Use of nanomaterials-modified carbon microfibre electrode material for superior electrochemical performance in lake sediment inoculated microbial fuel cells

Abstract

ABSTRACTHigh cathodic overpotential of the oxygen reduction reaction (ORR) in MFC carbon-based cathodes is one of the key barriers to the widespread adoption of the technology. Current Pt-based ORR catalysts are expensive. The use of novel and inexpensive catalysts as replacements for platinum is therefore desirable. In this study, nanomaterials were directly chemically synthesized on carbon microfiber electrodes to improve the performance of lake sediment inoculated MFCs.
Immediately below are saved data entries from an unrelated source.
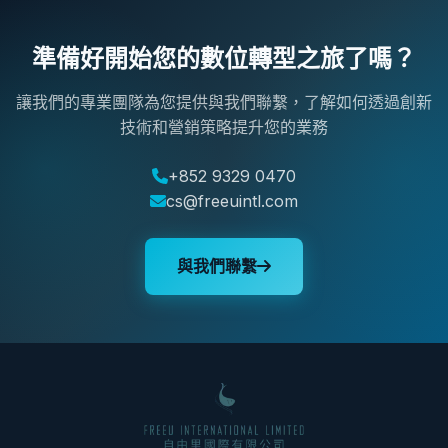
準備好開始您的數位轉型之旅了嗎？
讓我們的專業團隊為您提供與我們聯繫，了解如何透過創新
技術和營銷策略提升您的業務
+852 9329 0470
cs@freeuintl.com
與我們聯繫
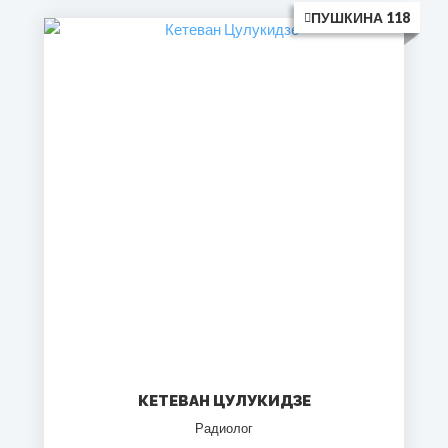
ПУШКИНА 118
КЕТЕВАН ЦУЛУКИДЗЕ
Радиолог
Nanomaterial of MnO2, MnO2/polyaniline (PANI), ZnO/NiO and ZnO/NiO/PANI attachments were directly chemically synthesized on the carbon material and used as cathode electrodes. The maximum power densities recorded for the different treatments were; MnO278.5 mW/m2, MnO2/PANI (Polyaniline) 141.6 mW/m2, ZnO/NiO 67.6 mW/m2, and ZnO/NiO/PANI 129.4 mW/m2. The current and poswer densities were more than six-fold higher in ZnO/NiO/PANI and MnO2/PANI nanoparticle modified cathodes compared to the control MFCs with no catalyst. Cyclic voltammetry (CV) and FTIR data and SEM images suggest that the nanoparticle attached carbon material is morphologically, chemically and electrochemically different from the controls with no nanomaterial attachment. The outcome of this study demonstrates that nanomaterials-incorporated carbon microfiber cathodes bring about significant enhancements to power densities and may potentially have applications in cost-effective MFCs.